(Saved data entries)
━━━━━━━━━━━━━━━━━━━━━━━━━━━━━━

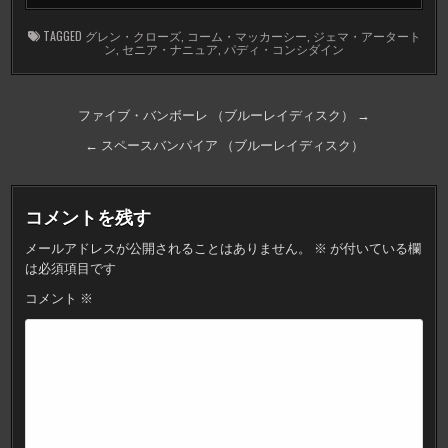
TAGGED
グレン・クローズ
,
コーム・マッカーシー
,
ジェマ・アータート
ン
,
セニア・ナニュア
,
パディ・コンシダイン
投
ファイブ・バンボーレ （ブルーレイディスク） →
稿
← スペースバンパイア （ブルーレイディスク）
ナ
ビ
コメントを残す
ゲ
メールアドレスが公開されることはありません。
※
が付いている欄
ー
は必須項目です
シ
コメント
※
ョ
ン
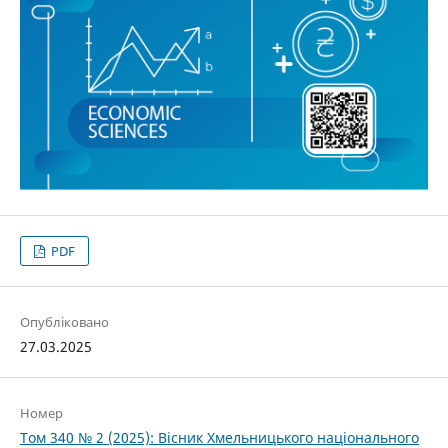
PDF
Опубліковано
27.03.2025
Номер
Том 340 № 2 (2025): Вісник Хмельницького національного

━━━━━━━━━━━━━━━━━━━━━━━━━━━━━━

▸ **Assignment**:
Go through the entries above and report each line with the string "ブルーレイディスク" in it.

▸ **Result of the task**:
ファイブ・バンボーレ （ブルーレイディスク） →
← スペースバンパイア （ブルーレイディスク）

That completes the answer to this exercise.